DIRECTIONS
Find the line containing "ろした方が人参の形が残らないので、よさそうです。" in the entries; transcribe it and all remaining lines through the end, exactly as they appear, but not the pictures.

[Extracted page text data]
....................

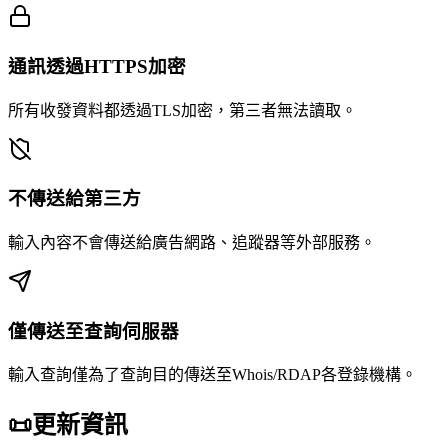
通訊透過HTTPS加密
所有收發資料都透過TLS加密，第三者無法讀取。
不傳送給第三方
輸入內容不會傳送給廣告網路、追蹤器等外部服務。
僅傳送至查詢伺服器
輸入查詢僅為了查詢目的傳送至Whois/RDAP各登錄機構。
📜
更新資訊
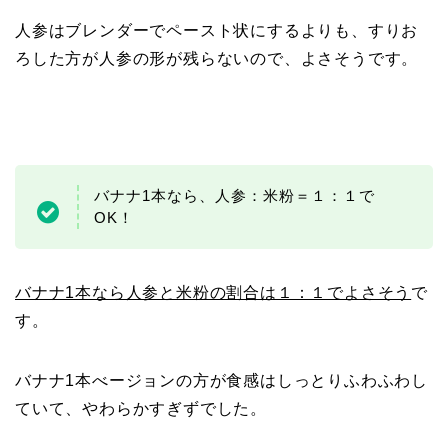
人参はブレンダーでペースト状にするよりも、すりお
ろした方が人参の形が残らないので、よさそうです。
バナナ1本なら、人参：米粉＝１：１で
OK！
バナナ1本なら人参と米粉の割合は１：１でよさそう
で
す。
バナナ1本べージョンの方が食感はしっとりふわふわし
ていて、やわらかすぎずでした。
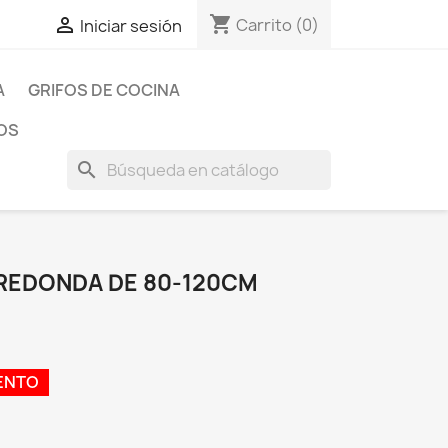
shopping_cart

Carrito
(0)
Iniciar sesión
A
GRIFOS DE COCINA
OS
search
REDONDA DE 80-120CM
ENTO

....................

SOLUTION TO THE PROBLEM
ろした方が人参の形が残らないので、よさそうです。
バナナ1本なら、人参：米粉＝１：１で
OK！
バナナ1本なら人参と米粉の割合は１：１でよさそう
で
す。
バナナ1本べージョンの方が食感はしっとりふわふわし
ていて、やわらかすぎずでした。
shopping_cart

Carrito
(0)
Iniciar sesión
A
GRIFOS DE COCINA
OS
search
REDONDA DE 80-120CM
ENTO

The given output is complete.